In Lambda mode with 8.9 nm spectral resolution, each of the 32 detectors forms a separate channel, thus providing up to 32-channel image (for the full spectral range). The scanning settings are analogous to those in Channel mode. The spectral images can be visualized in spectral mode as a false-colour image where the signal from each of the 32 detectors is represented by a different colour. Spectra from a ROI in the image can be plotted in the Unmixing tab. As the name suggest, spectral unmixing can be performed to separate signals from fluorophores with overlapping spectra. Approach ABIF staff if you need assistance with spectral umixing.

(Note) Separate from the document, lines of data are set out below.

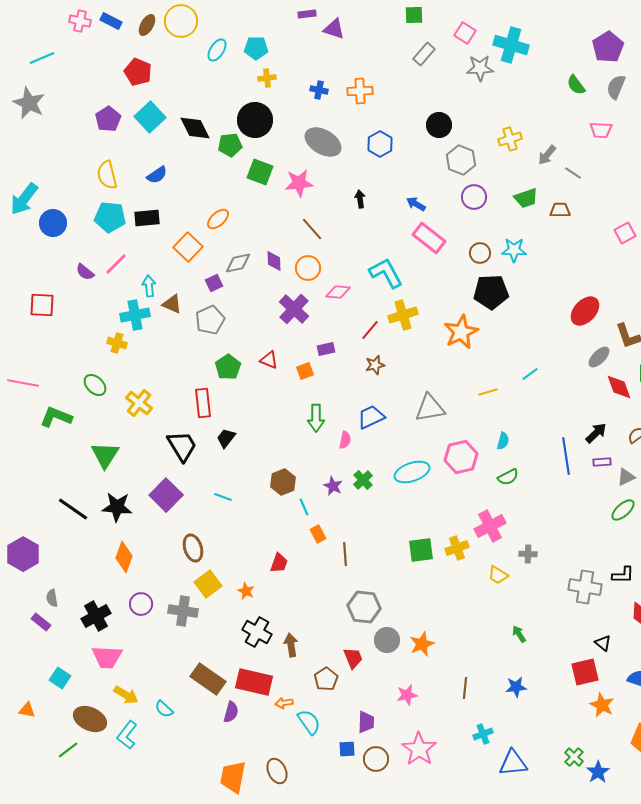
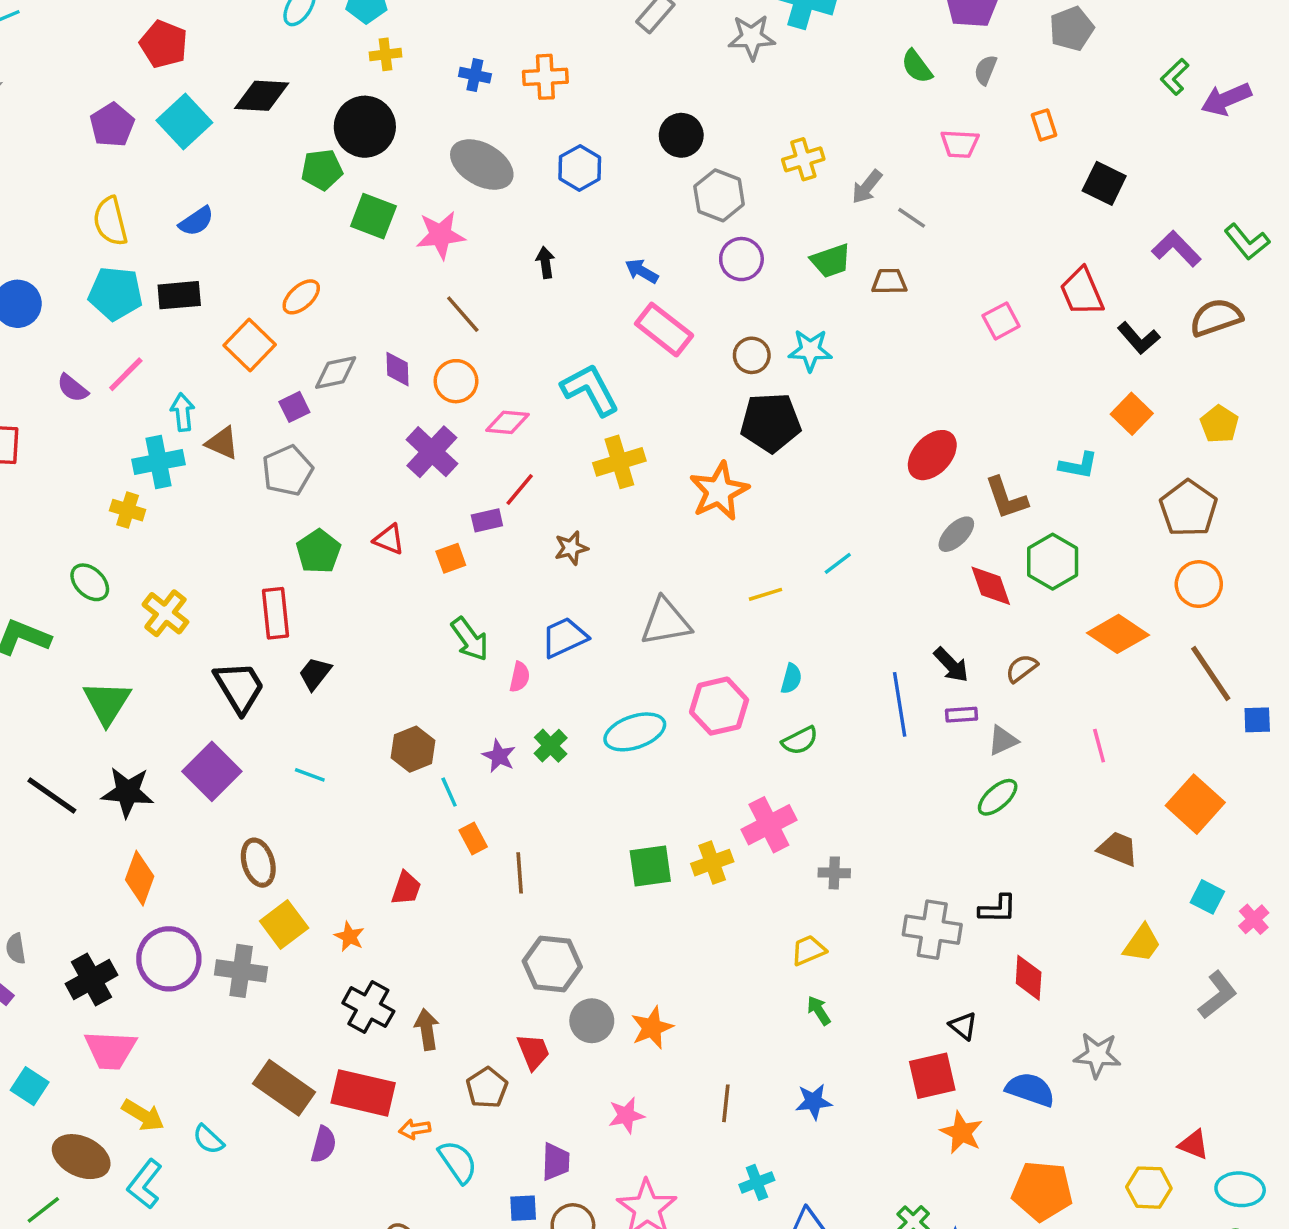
gray semicircle: (616, 87) -> (986, 70), size x0.7
black diamond: (195, 128) -> (262, 96), moved, turned -60
red line: (370, 330) -> (520, 489), moved
green arrow: (316, 418) -> (470, 639), turned -36
black arrow: (596, 433) -> (951, 665), turned 90
yellow trapezoid: (498, 575) -> (808, 950), moved, turned 125
purple circle: (141, 604) -> (169, 959), size x1.6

Acquired images are listed in the image explorer panel at the right-hand side of ZEN window. For each image the name, size, thumbnail and icons indicating image type are shown. In this example we see a multi-channel (C) Z-stack and a spectral image (λ). The yellow warning sign indicates the image hasn't been saved yet. Image (selected by clicking on it) can be saved by clicking the saving button (second from left in the bottom row) with the symbol of a floppy disk (an ancient data storage medium still remembered by members of the older generation).
This is not very convenient for saving large numbers of images. If you want to acquire many images, it is useful to set up Auto Save option in a dedicated panel. The images will be then saved automatically to the selected folder and given the selected name ("test" in the example); individual images will be differentiated by numbers appended to the name.
Note that Auto Save applies only to images acquired by pressing "Start Experiment" button, not to images acquired by "Snap". If you want to capture individual images (not stacks or other multi-dimensional experiments), use the following trick to benefit from Auto Save: set a Time Series with a single cycle.